‘The Gray Man’ Is a $200 Million Homework Assignment ⇥ defector.com
Movies like “The Gray Man” — trailer here — and the truly awful “Red Notice” make me wonder about the tight spot Netflix finds itself in.
Most of Netflix’s competitors are owned by studios with deep libraries of intellectual property and no incentive to license the most valuable examples. The remainder are a grab-bag: because Apple is reliant on original material, it has been selectively developing programming of a higher calibre; Amazon, meanwhile, bundles its video streaming with free shipping on Amazon purchases, and it is hard to tell how serious it is about its long-term interest. (Update: Alex reminded me that Amazon bought MGM Studios, which I completely forgot about. So, to correct: yes, Amazon is very serious about video.)

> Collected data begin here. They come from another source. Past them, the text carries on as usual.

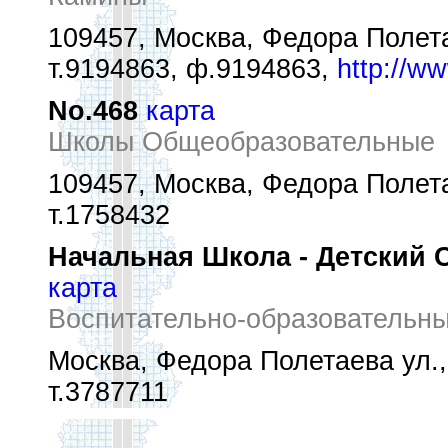
109457, Москва, Федора Полетае
т.9194863, ф.9194863,
http://w
No.468
карта
Школы Общеобразовательные
109457, Москва, Федора Полетае
т.1758432
Начальная Школа - Детский 
карта
Воспитательно-образовательны
Москва, Федора Полетаева ул., 
т.3787711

Netflix, meanwhile, looks like it is often throwing money at the wall and seeing what sticks. That is not a phenomenon unique to Netflix, for sure, and it has plenty of good shows too. Serial productions like “Stranger Things” and “Sex Education” have been well received, and it has released films like “Tick, Tick, Boom!” and “Uncut Gems”. But these are all over the place. What does a “Netflix movie” look like? Actually, that seems unfair — a lot of stuff on Netflix looks like it has been put through the exact same team of cinematographers, colourists, editors, and visual effects producers. Here is a better version of that question: who is Netflix making movies for?

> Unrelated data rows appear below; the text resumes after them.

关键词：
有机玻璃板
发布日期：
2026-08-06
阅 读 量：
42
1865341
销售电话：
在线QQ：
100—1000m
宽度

It seems like many of its highest-profile movie releases are expensive attempts to justify the monthly subscription price. Not necessarily why it is worth paying twenty dollars every month, just something to keep your eyes busy so you do not unsubscribe until the next season of “The Crown” is released. It is all just content at its most empty definition. Much of Netflix’s original library feels like a much more expensive version of 1990s direct-to-video dreck. Maybe the nonstop drumbeat of action movie franchises, including those of comic book characters, have just sapped me of the energy to enjoy yet another hero-endures-explosions plot, but it is wild that many of these wildly expensive movies are so perfunctory.